§ WHAT THIS TASK INVOLVES
What is needed is an exact transcription of the listing, with the images removed.

§ RECORDS SHOWN
- - - -

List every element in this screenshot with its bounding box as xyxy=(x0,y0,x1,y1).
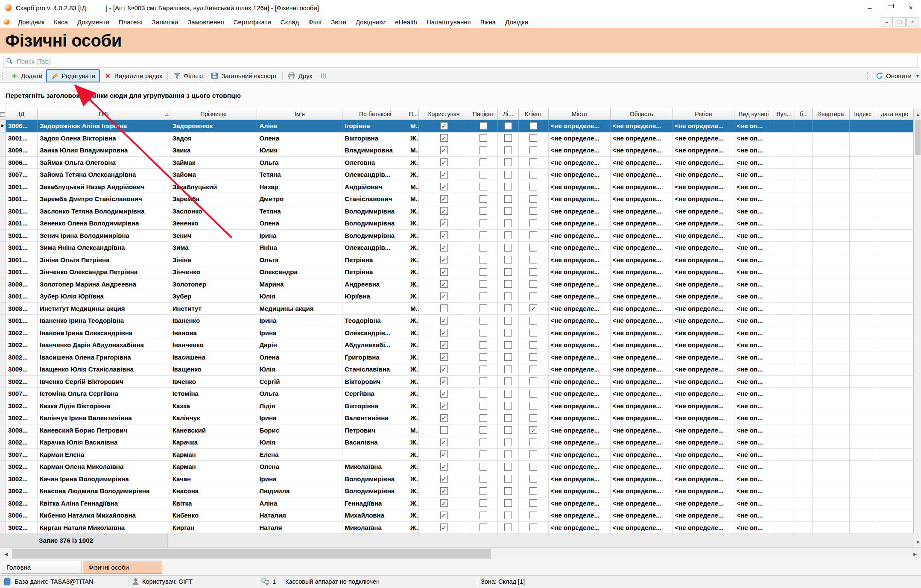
table-row[interactable]: 3002...Калінчук Ірина ВалентинівнаКалінч… xyxy=(0,412,913,424)
checkbox-patient[interactable] xyxy=(480,207,487,215)
checkbox-client[interactable] xyxy=(529,377,537,385)
checkbox-license[interactable] xyxy=(504,256,512,263)
checkbox-client[interactable] xyxy=(529,451,537,458)
checkbox-client[interactable] xyxy=(529,134,537,142)
checkbox-client[interactable] xyxy=(529,329,537,336)
toolbar-grip-right[interactable] xyxy=(867,72,870,80)
checkbox-client[interactable] xyxy=(529,280,537,288)
checkbox-license[interactable] xyxy=(504,439,512,446)
checkbox-patient[interactable] xyxy=(480,304,487,312)
col-header-6[interactable]: П... xyxy=(408,108,419,120)
col-header-19[interactable]: дата наро xyxy=(876,108,913,120)
checkbox-user[interactable]: ✓ xyxy=(440,317,448,325)
menu-item-5[interactable]: Залишки xyxy=(147,16,183,28)
col-header-18[interactable]: Індекс xyxy=(850,108,876,120)
table-row[interactable]: 3001...Зенич Ірина ВолодимирівнаЗеничІри… xyxy=(0,230,913,242)
checkbox-license[interactable] xyxy=(504,390,512,398)
checkbox-client[interactable] xyxy=(529,244,537,252)
checkbox-user[interactable]: ✓ xyxy=(440,463,448,471)
table-row[interactable]: 3001...Заремба Дмитро СтаніславовичЗарем… xyxy=(0,193,913,205)
checkbox-user[interactable] xyxy=(440,426,448,434)
checkbox-license[interactable] xyxy=(504,402,512,410)
col-header-12[interactable]: Область xyxy=(611,108,673,120)
table-row[interactable]: 3001...Закаблуцький Назар АндрійовичЗака… xyxy=(0,181,913,193)
checkbox-user[interactable]: ✓ xyxy=(440,146,448,154)
checkbox-user[interactable]: ✓ xyxy=(440,244,448,252)
checkbox-user[interactable]: ✓ xyxy=(440,341,448,349)
checkbox-patient[interactable] xyxy=(480,293,487,300)
checkbox-user[interactable]: ✓ xyxy=(440,377,448,385)
checkbox-patient[interactable] xyxy=(480,426,487,434)
checkbox-client[interactable] xyxy=(529,256,537,263)
checkbox-client[interactable] xyxy=(529,390,537,398)
maximize-button[interactable] xyxy=(880,0,901,16)
menu-item-4[interactable]: Платежі xyxy=(114,16,147,28)
checkbox-client[interactable] xyxy=(529,268,537,276)
mdi-minimize-button[interactable]: – xyxy=(881,17,893,26)
checkbox-client[interactable] xyxy=(529,463,537,471)
group-panel[interactable]: Перетягніть заголовок колонки сюди для у… xyxy=(0,83,921,108)
checkbox-license[interactable] xyxy=(504,293,512,300)
checkbox-patient[interactable] xyxy=(480,463,487,471)
checkbox-client[interactable] xyxy=(529,524,537,531)
checkbox-license[interactable] xyxy=(504,219,512,227)
table-row[interactable]: 3002...Іванова Ірина ОлександрівнаІванов… xyxy=(0,327,913,339)
checkbox-patient[interactable] xyxy=(480,366,487,373)
export-button[interactable]: Загальний експорт xyxy=(207,70,281,82)
col-header-9[interactable]: Лі... xyxy=(498,108,519,120)
col-header-1[interactable]: ІД xyxy=(6,108,38,120)
table-row[interactable]: 3006...Займак Ольга ОлеговнаЗаймакОльгаО… xyxy=(0,157,913,169)
col-header-15[interactable]: Вул... xyxy=(773,108,795,120)
checkbox-client[interactable] xyxy=(529,402,537,410)
checkbox-patient[interactable] xyxy=(480,195,487,203)
checkbox-patient[interactable] xyxy=(480,414,487,422)
checkbox-user[interactable]: ✓ xyxy=(440,414,448,422)
search-input[interactable] xyxy=(16,57,915,65)
table-row[interactable]: 3001...Зубер Юлія ЮріївнаЗуберЮліяЮріївн… xyxy=(0,290,913,303)
checkbox-patient[interactable] xyxy=(480,231,487,239)
horizontal-scroll-thumb[interactable] xyxy=(12,549,491,559)
checkbox-patient[interactable] xyxy=(480,475,487,483)
checkbox-patient[interactable] xyxy=(480,134,487,142)
checkbox-license[interactable] xyxy=(504,171,512,178)
checkbox-client[interactable] xyxy=(529,171,537,178)
toolbar-overflow-icon[interactable]: ▾ xyxy=(916,73,919,79)
menu-item-8[interactable]: Склад xyxy=(276,16,304,28)
table-row[interactable]: 3007...Істоміна Ольга СергіївнаІстомінаО… xyxy=(0,388,913,400)
print-button[interactable]: Друк xyxy=(284,70,316,82)
checkbox-user[interactable]: ✓ xyxy=(440,268,448,276)
checkbox-license[interactable] xyxy=(504,207,512,215)
checkbox-user[interactable]: ✓ xyxy=(440,122,448,130)
checkbox-license[interactable] xyxy=(504,451,512,458)
vertical-scroll-thumb[interactable] xyxy=(915,120,921,155)
checkbox-patient[interactable] xyxy=(480,158,487,166)
checkbox-patient[interactable] xyxy=(480,402,487,410)
checkbox-client[interactable]: ✓ xyxy=(529,304,537,312)
table-row[interactable]: 3009...Заика Юлия ВладимировнаЗаикаЮлияВ… xyxy=(0,144,913,157)
checkbox-license[interactable] xyxy=(504,317,512,325)
table-row[interactable]: 3008...Золотопер Марина АндреевнаЗолотоп… xyxy=(0,278,913,291)
menu-item-2[interactable]: Каса xyxy=(49,16,73,28)
menu-item-13[interactable]: Налаштування xyxy=(422,16,476,28)
checkbox-license[interactable] xyxy=(504,158,512,166)
col-header-5[interactable]: По батькові xyxy=(342,108,408,120)
search-box[interactable] xyxy=(3,55,918,67)
col-header-14[interactable]: Вид вулиці xyxy=(734,108,773,120)
menu-item-1[interactable]: Довідник xyxy=(13,16,49,28)
table-row[interactable]: 3002...Івасишена Олена ГригорівнаІвасише… xyxy=(0,351,913,364)
checkbox-patient[interactable] xyxy=(480,353,487,361)
checkbox-client[interactable] xyxy=(529,183,537,190)
table-row[interactable]: 3008...Институт Медицины акцияИнститутМе… xyxy=(0,303,913,315)
checkbox-client[interactable] xyxy=(529,122,537,130)
table-row[interactable]: 3002...Карман Олена МиколаївнаКарманОлен… xyxy=(0,461,913,473)
col-header-16[interactable]: б... xyxy=(795,108,813,120)
checkbox-patient[interactable] xyxy=(480,183,487,190)
menu-item-14[interactable]: Вікна xyxy=(476,16,501,28)
checkbox-license[interactable] xyxy=(504,304,512,312)
table-row[interactable]: 3002...Карачка Юлія ВасилівнаКарачкаЮлія… xyxy=(0,436,913,449)
checkbox-user[interactable]: ✓ xyxy=(440,207,448,215)
checkbox-client[interactable] xyxy=(529,146,537,154)
checkbox-patient[interactable] xyxy=(480,268,487,276)
table-row[interactable]: 3001...Зененко Олена ВолодимирівнаЗененк… xyxy=(0,217,913,230)
scroll-down-icon[interactable]: ▼ xyxy=(914,536,921,547)
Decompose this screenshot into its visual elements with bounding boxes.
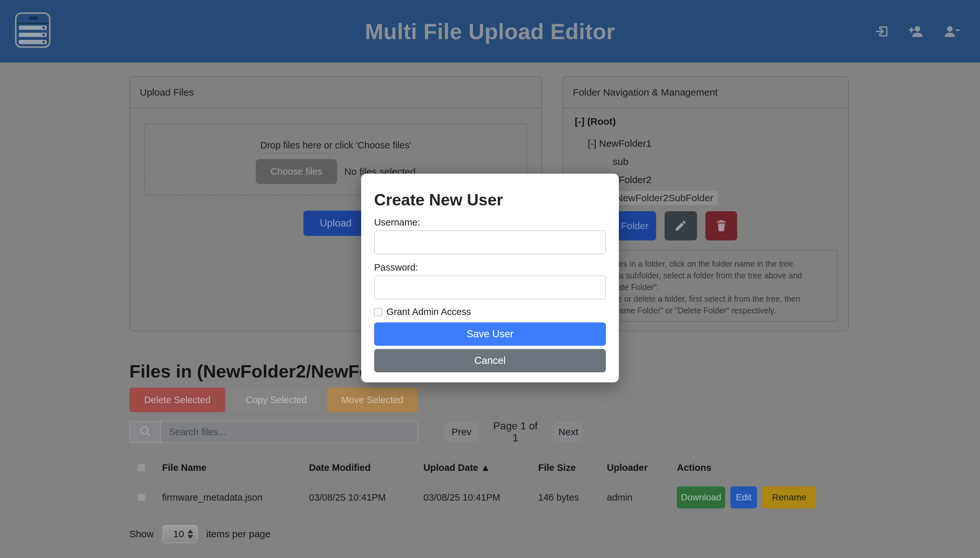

- - - -

§ WRITTEN SOLUTION
List every element in this screenshot with its bounding box as xyxy=(x0,y0,x1,y1).
table-row[interactable]: 3002...Калінчук Ірина ВалентинівнаКалінч… xyxy=(0,412,913,424)
checkbox-patient[interactable] xyxy=(480,207,487,215)
checkbox-client[interactable] xyxy=(529,377,537,385)
checkbox-license[interactable] xyxy=(504,256,512,263)
checkbox-client[interactable] xyxy=(529,451,537,458)
checkbox-client[interactable] xyxy=(529,134,537,142)
checkbox-client[interactable] xyxy=(529,329,537,336)
toolbar-grip-right[interactable] xyxy=(867,72,870,80)
checkbox-client[interactable] xyxy=(529,280,537,288)
checkbox-license[interactable] xyxy=(504,439,512,446)
checkbox-patient[interactable] xyxy=(480,304,487,312)
col-header-6[interactable]: П... xyxy=(408,108,419,120)
col-header-19[interactable]: дата наро xyxy=(876,108,913,120)
checkbox-user[interactable]: ✓ xyxy=(440,317,448,325)
menu-item-5[interactable]: Залишки xyxy=(147,16,183,28)
col-header-18[interactable]: Індекс xyxy=(850,108,876,120)
table-row[interactable]: 3001...Зенич Ірина ВолодимирівнаЗеничІри… xyxy=(0,230,913,242)
checkbox-license[interactable] xyxy=(504,390,512,398)
checkbox-client[interactable] xyxy=(529,244,537,252)
checkbox-user[interactable]: ✓ xyxy=(440,463,448,471)
table-row[interactable]: 3001...Заремба Дмитро СтаніславовичЗарем… xyxy=(0,193,913,205)
checkbox-user[interactable] xyxy=(440,426,448,434)
checkbox-license[interactable] xyxy=(504,402,512,410)
col-header-12[interactable]: Область xyxy=(611,108,673,120)
table-row[interactable]: 3001...Закаблуцький Назар АндрійовичЗака… xyxy=(0,181,913,193)
checkbox-user[interactable]: ✓ xyxy=(440,146,448,154)
checkbox-user[interactable]: ✓ xyxy=(440,244,448,252)
checkbox-user[interactable]: ✓ xyxy=(440,341,448,349)
checkbox-patient[interactable] xyxy=(480,293,487,300)
checkbox-user[interactable]: ✓ xyxy=(440,377,448,385)
checkbox-patient[interactable] xyxy=(480,426,487,434)
checkbox-client[interactable] xyxy=(529,256,537,263)
checkbox-client[interactable] xyxy=(529,390,537,398)
maximize-button[interactable] xyxy=(880,0,901,16)
menu-item-4[interactable]: Платежі xyxy=(114,16,147,28)
checkbox-client[interactable] xyxy=(529,268,537,276)
mdi-minimize-button[interactable]: – xyxy=(881,17,893,26)
checkbox-client[interactable] xyxy=(529,463,537,471)
group-panel[interactable]: Перетягніть заголовок колонки сюди для у… xyxy=(0,83,921,108)
checkbox-license[interactable] xyxy=(504,293,512,300)
checkbox-patient[interactable] xyxy=(480,463,487,471)
checkbox-client[interactable] xyxy=(529,524,537,531)
checkbox-license[interactable] xyxy=(504,219,512,227)
table-row[interactable]: 3002...Іванова Ірина ОлександрівнаІванов… xyxy=(0,327,913,339)
checkbox-patient[interactable] xyxy=(480,366,487,373)
export-button[interactable]: Загальний експорт xyxy=(207,70,281,82)
col-header-9[interactable]: Лі... xyxy=(498,108,519,120)
col-header-1[interactable]: ІД xyxy=(6,108,38,120)
table-row[interactable]: 3006...Займак Ольга ОлеговнаЗаймакОльгаО… xyxy=(0,157,913,169)
col-header-15[interactable]: Вул... xyxy=(773,108,795,120)
checkbox-client[interactable] xyxy=(529,402,537,410)
checkbox-patient[interactable] xyxy=(480,195,487,203)
checkbox-patient[interactable] xyxy=(480,414,487,422)
checkbox-user[interactable]: ✓ xyxy=(440,414,448,422)
search-input[interactable] xyxy=(16,57,915,65)
table-row[interactable]: 3001...Зубер Юлія ЮріївнаЗуберЮліяЮріївн… xyxy=(0,290,913,303)
checkbox-patient[interactable] xyxy=(480,231,487,239)
horizontal-scroll-thumb[interactable] xyxy=(12,549,491,559)
checkbox-patient[interactable] xyxy=(480,475,487,483)
checkbox-patient[interactable] xyxy=(480,134,487,142)
checkbox-license[interactable] xyxy=(504,171,512,178)
checkbox-client[interactable] xyxy=(529,171,537,178)
toolbar-overflow-icon[interactable]: ▾ xyxy=(916,73,919,79)
menu-item-8[interactable]: Склад xyxy=(276,16,304,28)
table-row[interactable]: 3007...Істоміна Ольга СергіївнаІстомінаО… xyxy=(0,388,913,400)
print-button[interactable]: Друк xyxy=(284,70,316,82)
checkbox-user[interactable]: ✓ xyxy=(440,268,448,276)
checkbox-license[interactable] xyxy=(504,207,512,215)
checkbox-user[interactable]: ✓ xyxy=(440,122,448,130)
checkbox-license[interactable] xyxy=(504,451,512,458)
vertical-scroll-thumb[interactable] xyxy=(915,120,921,155)
checkbox-patient[interactable] xyxy=(480,158,487,166)
checkbox-patient[interactable] xyxy=(480,402,487,410)
checkbox-client[interactable]: ✓ xyxy=(529,304,537,312)
table-row[interactable]: 3009...Заика Юлия ВладимировнаЗаикаЮлияВ… xyxy=(0,144,913,157)
checkbox-license[interactable] xyxy=(504,317,512,325)
table-row[interactable]: 3008...Золотопер Марина АндреевнаЗолотоп… xyxy=(0,278,913,291)
menu-item-2[interactable]: Каса xyxy=(49,16,73,28)
menu-item-13[interactable]: Налаштування xyxy=(422,16,476,28)
checkbox-license[interactable] xyxy=(504,158,512,166)
col-header-5[interactable]: По батькові xyxy=(342,108,408,120)
search-box[interactable] xyxy=(3,55,918,67)
col-header-14[interactable]: Вид вулиці xyxy=(734,108,773,120)
menu-item-1[interactable]: Довідник xyxy=(13,16,49,28)
table-row[interactable]: 3002...Івасишена Олена ГригорівнаІвасише… xyxy=(0,351,913,364)
checkbox-patient[interactable] xyxy=(480,353,487,361)
checkbox-client[interactable] xyxy=(529,183,537,190)
table-row[interactable]: 3008...Институт Медицины акцияИнститутМе… xyxy=(0,303,913,315)
checkbox-client[interactable] xyxy=(529,122,537,130)
table-row[interactable]: 3002...Карман Олена МиколаївнаКарманОлен… xyxy=(0,461,913,473)
col-header-16[interactable]: б... xyxy=(795,108,813,120)
checkbox-patient[interactable] xyxy=(480,183,487,190)
menu-item-14[interactable]: Вікна xyxy=(476,16,501,28)
checkbox-license[interactable] xyxy=(504,304,512,312)
table-row[interactable]: 3002...Карачка Юлія ВасилівнаКарачкаЮлія… xyxy=(0,436,913,449)
checkbox-user[interactable]: ✓ xyxy=(440,207,448,215)
checkbox-client[interactable] xyxy=(529,146,537,154)
checkbox-patient[interactable] xyxy=(480,268,487,276)
table-row[interactable]: 3001...Зененко Олена ВолодимирівнаЗененк… xyxy=(0,217,913,230)
scroll-down-icon[interactable]: ▼ xyxy=(914,536,921,547)
Decompose this screenshot into its visual elements with bounding boxes.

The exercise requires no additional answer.